Anyway, we had a blast! Our teams all vowed to practice and win next year. As it was, the top team was suspiciously made of new employees to that company (it was the local government boat). Rumor has it that they seeded the team to avoid losing face! I can double confirm that since before the race, our team was offered some ringers - for a price! I love China. It was a good day.





Here's the full Flickr photo set.

Some searching revealed that there are actually 2 stories, an early one and a later adaptation:

First:

Dragon boat racing began more than 2000 years ago on the banks of the life-sustaining rivers in the valleys of southern China as a fertility rite to ensure plentiful crops. The first participants were superstitious and held their own celebration on the fifth day of the of the fifth lunar month of the Chinese calendar (summer solstice). This time of year was traditionally associated with disease and death; a dark and evil time. The race was held to avert misfortune and encourage the rains needed for prosperity - and the object of their worship was the dragon.

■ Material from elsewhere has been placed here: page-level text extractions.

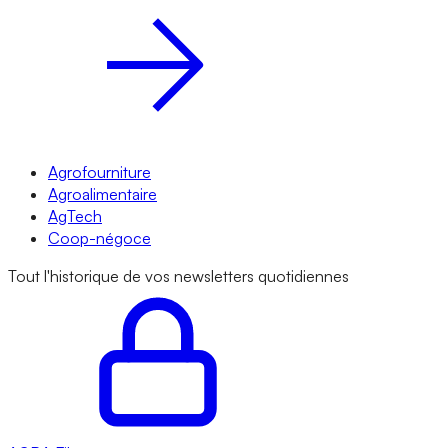
Agrofourniture
Agroalimentaire
AgTech
Coop-négoce
Tout l'historique de vos newsletters quotidiennes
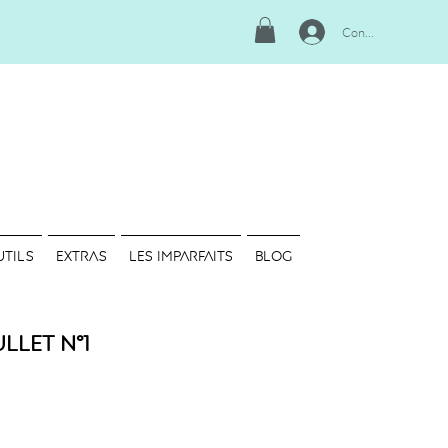
Connexion
UTILS
EXTRAS
LES IMPARFAITS
Blog
llet N°1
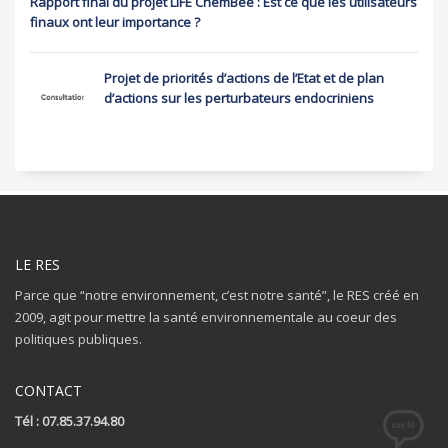
Rapport final du projet LIFE ChemBee : Est ce que les utilisateurs
finaux ont leur importance ?
Projet de priorités d’actions de l’Etat et de plan
d’actions sur les perturbateurs endocriniens
LE RES
Parce que “notre environnement, c’est notre santé”, le RES créé en
2009, agit pour mettre la santé environnementale au coeur des
politiques publiques.
CONTACT
Tél : 07.85.37.94.80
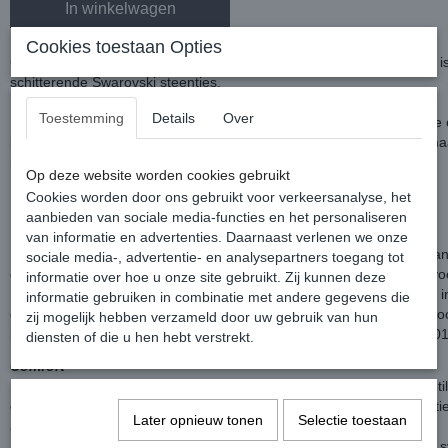
In winkelwagen
Cookies toestaan Opties
Chique veiligheidscap met een zwart glanzende top en front, de rail 
schitterende Swarovski steentjes.
Dit model heeft een normale klep (geen brede zonneklep).
Toestemming
Details
Over
De cap word geleverd inclusief een gratis liner, dit is de uitneembar
binnenvoering (beschikbaar in rond of ovaal). Geef de benodigde maa
informatie" in je winkelwagen.
Op deze website worden cookies gebruikt
Niet op voorraad? De levertijd is circa 5 werkdagen.
Cookies worden door ons gebruikt voor verkeersanalyse, het
Kleur: Zwart
aanbieden van sociale media-functies en het personaliseren
Veiligheid staat voorop!
van informatie en advertenties. Daarnaast verlenen we onze
De OneK helmen zijn samengesteld uit een polycarbonaat en geava
sociale media-, advertentie- en analysepartners toegang tot
composiet spuitgegoten buitenschaal gecombineerd met een EPS voe
informatie over hoe u onze site gebruikt. Zij kunnen deze
De EPS voering is het belangrijkste onderdeel voor impactabsorptie 
informatie gebruiken in combinatie met andere gegevens die
gebruikt uitsluitend EPS van hoge kwaliteit met een dichtheid waardo
zij mogelijk hebben verzameld door uw gebruik van hun
is voor impactabsorptie. Goedgekeurd volgens VG01 en EN1382-201
diensten of die u hen hebt verstrekt.
Comfort
De OneK cap biedt een zeer hoge mate van ventilatie met twee venti
de voorkant, twee ventilatieopeningen aan de zijkanten, één ventilat
Later opnieuw tonen
Selectie toestaan
achterkant en twee ventilatieopeningen in het midden.
De cap heeft een comfortabel gevoerd harnas met een voering van s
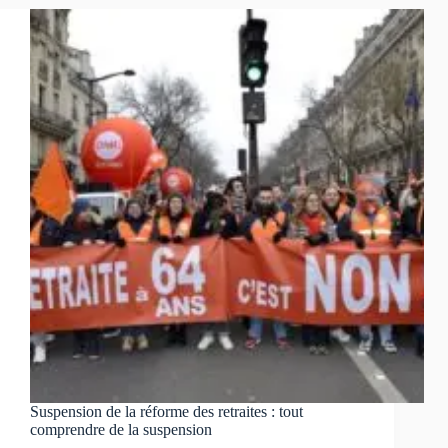
de
lutte
contre
les
violences
faites
aux
femmes
Suspension de la réforme des retraites : tout
comprendre de la suspension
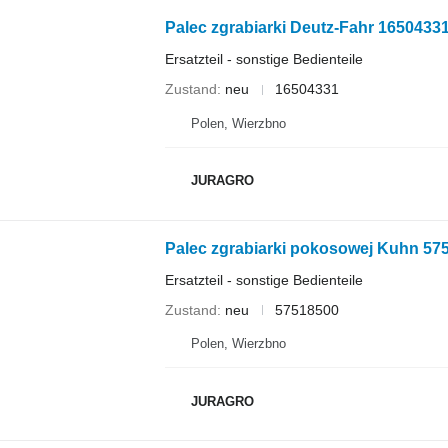
Palec zgrabiarki Deutz-Fahr 1650433
Ersatzteil - sonstige Bedienteile
Zustand
neu
16504331
Polen, Wierzbno
JURAGRO
Palec zgrabiarki pokosowej Kuhn 5
Ersatzteil - sonstige Bedienteile
Zustand
neu
57518500
Polen, Wierzbno
JURAGRO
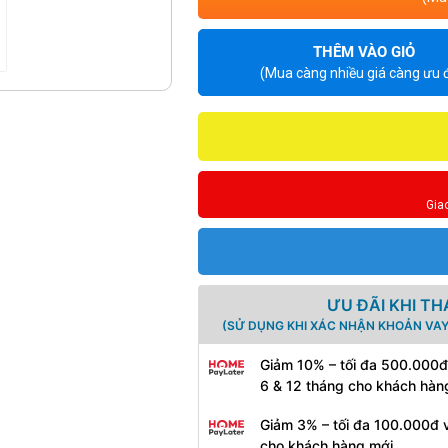
THÊM VÀO GIỎ
(Mua càng nhiều giá càng ưu đ
Gia
ƯU ĐÃI KHI T
(SỬ DỤNG KHI XÁC NHẬN KHOẢN VAY
Giảm 10% – tối đa 500.000đ
6 & 12 tháng cho khách hàn
Giảm 3% – tối đa 100.000đ v
cho khách hàng mới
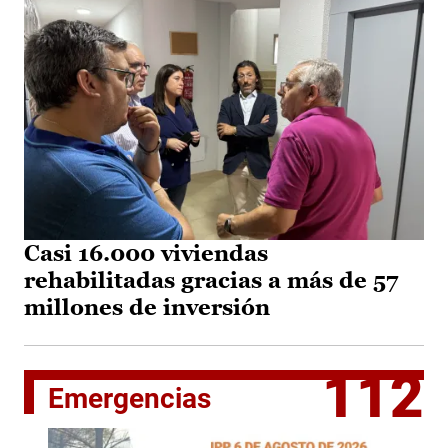
Casi 16.000 viviendas
rehabilitadas gracias a más de 57
millones de inversión
112
Emergencias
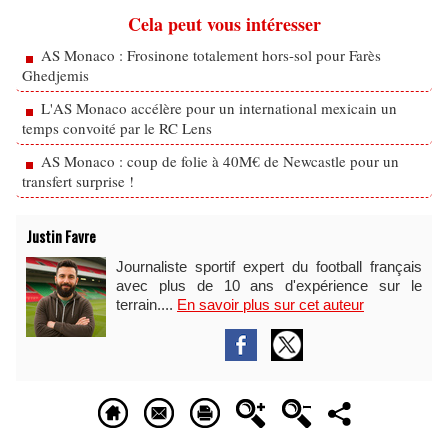
Cela peut vous intéresser
AS Monaco : Frosinone totalement hors-sol pour Farès
Ghedjemis
L'AS Monaco accélère pour un international mexicain un
temps convoité par le RC Lens
AS Monaco : coup de folie à 40M€ de Newcastle pour un
transfert surprise !
Justin Favre
Journaliste sportif expert du football français
avec plus de 10 ans d'expérience sur le
terrain....
En savoir plus sur cet auteur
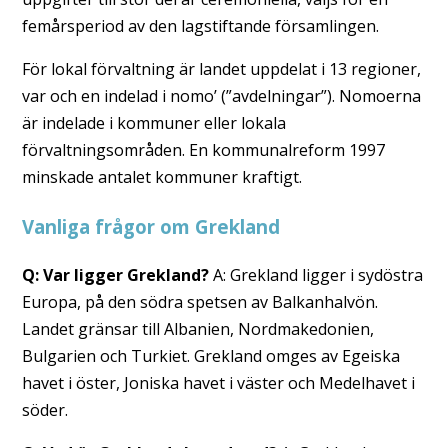
femårsperiod av den lagstiftande församlingen.
För lokal förvaltning är landet uppdelat i 13 regioner,
var och en indelad i nomo’ (”avdelningar”). Nomoerna
är indelade i kommuner eller lokala
förvaltningsområden. En kommunalreform 1997
minskade antalet kommuner kraftigt.
Vanliga frågor om Grekland
Q: Var ligger Grekland?
A: Grekland ligger i sydöstra
Europa, på den södra spetsen av Balkanhalvön.
Landet gränsar till Albanien, Nordmakedonien,
Bulgarien och Turkiet. Grekland omges av Egeiska
havet i öster, Joniska havet i väster och Medelhavet i
söder.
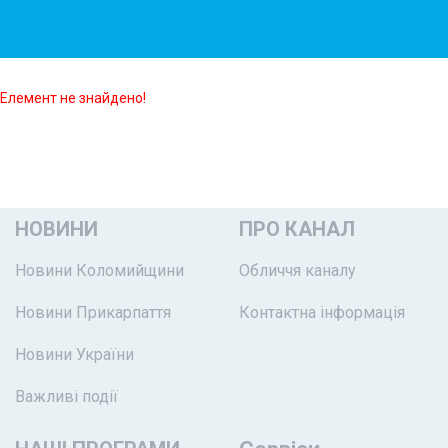
Елемент не знайдено!
НОВИНИ
ПРО КАНАЛ
Новини Коломийщини
Обличчя каналу
Новини Прикарпаття
Контактна інформація
Новини України
Важливі події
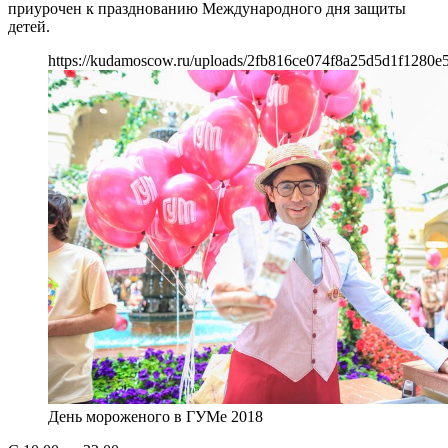
приурочен к празднованию Международного дня защиты
детей.
https://kudamoscow.ru/uploads/2fb816ce074f8a25d5d1f1280e5
День мороженого в ГУМе 2018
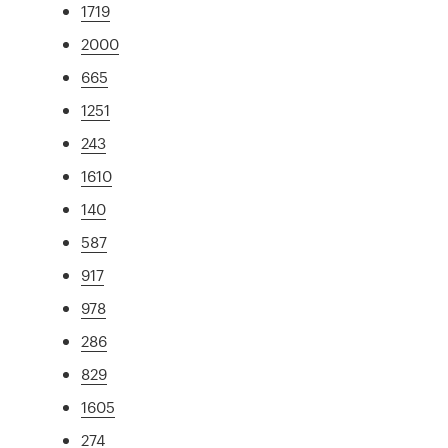
1719
2000
665
1251
243
1610
140
587
917
978
286
829
1605
274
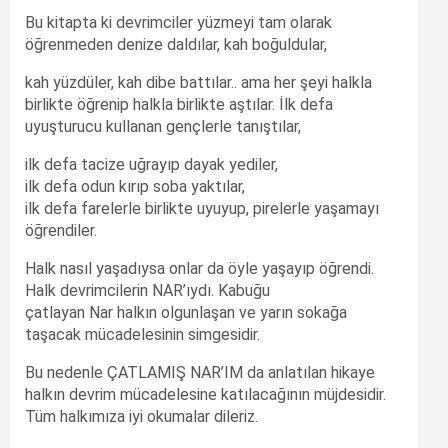
Bu kitapta ki devrimciler yüzmeyi tam olarak
öğrenmeden denize daldılar, kah boğuldular,
kah yüzdüler, kah dibe battılar.. ama her şeyi halkla
birlikte öğrenip halkla birlikte aştılar. İlk defa
uyuşturucu kullanan gençlerle tanıştılar,
ilk defa tacize uğrayıp dayak yediler,
ilk defa odun kırıp soba yaktılar,
ilk defa farelerle birlikte uyuyup, pirelerle yaşamayı
öğrendiler.
Halk nasıl yaşadıysa onlar da öyle yaşayıp öğrendi.
Halk devrimcilerin NAR’ıydı. Kabuğu
çatlayan Nar halkın olgunlaşan ve yarın sokağa
taşacak mücadelesinin simgesidir.
Bu nedenle ÇATLAMIŞ NAR’IM da anlatılan hikaye
halkın devrim mücadelesine katılacağının müjdesidir.
Tüm halkımıza iyi okumalar dileriz.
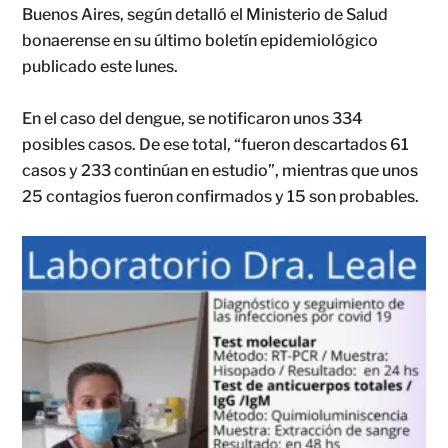
Buenos Aires, según detalló el Ministerio de Salud
bonaerense en su último boletín epidemiológico
publicado este lunes.
En el caso del dengue, se notificaron unos 334
posibles casos. De ese total, “fueron descartados 61
casos y 233 continúan en estudio”, mientras que unos
25 contagios fueron confirmados y 15 son probables.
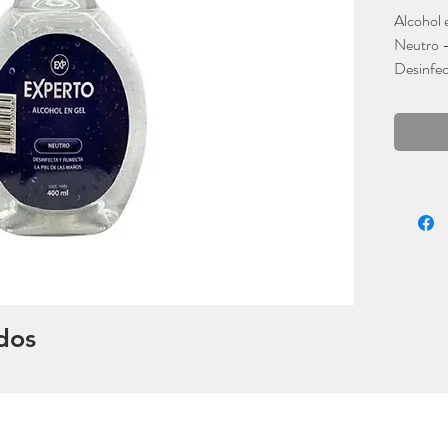
Alcohol 
Neutro -
Desinfec
Experto
dos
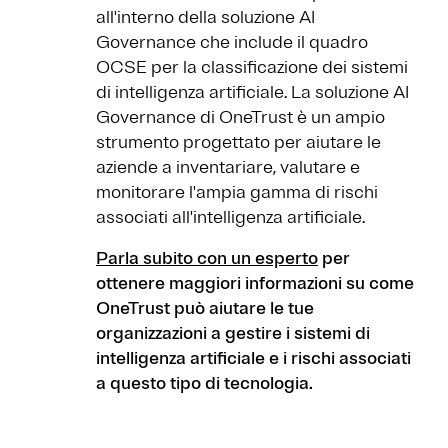
all'interno della soluzione AI
Governance che include il quadro
OCSE per la classificazione dei sistemi
di intelligenza artificiale. La soluzione AI
Governance di OneTrust è un ampio
strumento progettato per aiutare le
aziende a inventariare, valutare e
monitorare l'ampia gamma di rischi
associati all'intelligenza artificiale.
Parla subito con un esperto
per
ottenere maggiori informazioni su come
OneTrust può aiutare le tue
organizzazioni a gestire i sistemi di
intelligenza artificiale e i rischi associati
a questo tipo di tecnologia.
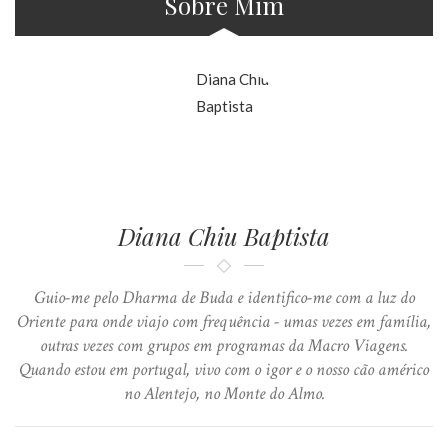
Sobre Mim
Diana Chiu Baptista
Guio-me pelo Dharma de Buda e identifico-me com a luz do
Oriente para onde viajo com frequência - umas vezes em família,
outras vezes com grupos em programas da Macro Viagens.
Quando estou em portugal, vivo com o igor e o nosso cão américo
no Alentejo, no Monte do Almo.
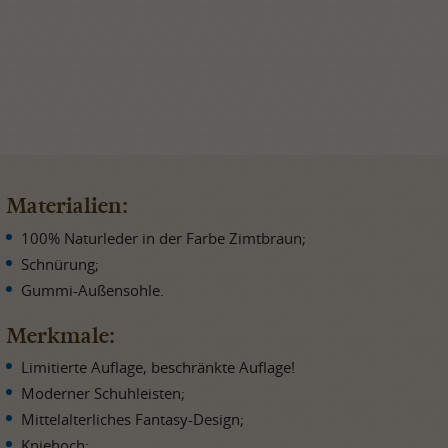
Materialien:
100% Naturleder in der Farbe Zimtbraun;
Schnürung;
Gummi-Außensohle.
Merkmale:
Limitierte Auflage, beschränkte Auflage!
Moderner Schuhleisten;
Mittelalterliches Fantasy-Design;
Kniehoch;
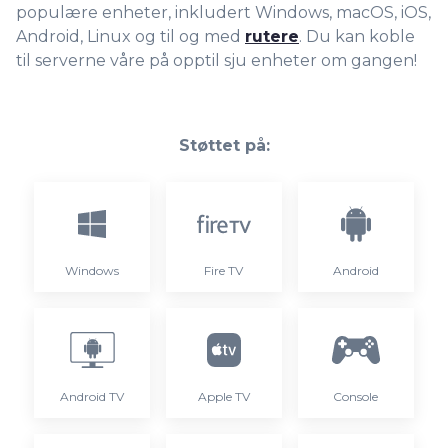
populære enheter, inkludert Windows, macOS, iOS,
Android, Linux og til og med
rutere
. Du kan koble
til serverne våre på opptil sju enheter om gangen!
Støttet på:
Windows
Fire TV
Android
Android TV
Apple TV
Console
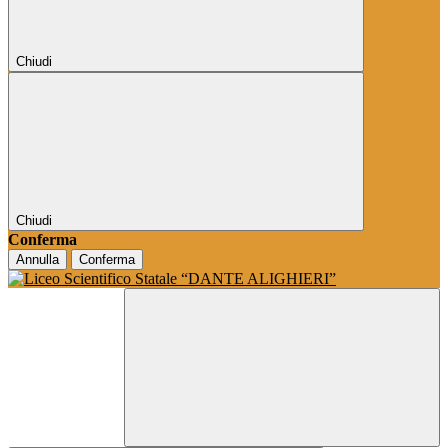
Chiudi
Chiudi
Conferma
Annulla
Conferma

Later, their story changed to commemorate the death of a loved poet:

Chinese history describes the fourth century B.C. as the Warring States period; a time of shifting alliances and much treachery. In a kingdom called Chu, their lived a great patriot and poet by that name of Qu Yuan. He championed political reform and truth as essential to a healthy state. The King, who had fallen under the influence of corrupt ministers banished his most loyal counselor, Qu Yuan, from the kingdom. Left to wander if the countryside, Qu Yuan composed some of China's greatest poetry expressing his fervent love for his country, his deep concern for his country and its future. Upon learning of Chu's devastation at the hands of a rival kingdom, he leaped into the Mi Lo river holding a great rock in a display of his heartfelt sorrow. The people loved Qu Yuan very much and raced out in their fishing boats to the middle of the river in a vain attempt to save him. They beat on drums and splashed their oars in the water, trying to keep the of fish and water dragons away from his body. To honour his soul and to ensure it didn't go hungry, they scattered rice into the water. However, late one night, but spirit of Qu Yuan appeared before his friends and told them that the rice that was meant for him was being intercepted by a huge river dragon. He asked his friends to wrap their rice into three-cornered silk packages and to tie five colours of string about it to ward off the dragon. This tradition is continued to today, although now the dumplings are wrapped in leaves rather than silk.


This time every year, we also have zongzi, or the leaf-wrapped sticky rice described above. It is a fun tradition!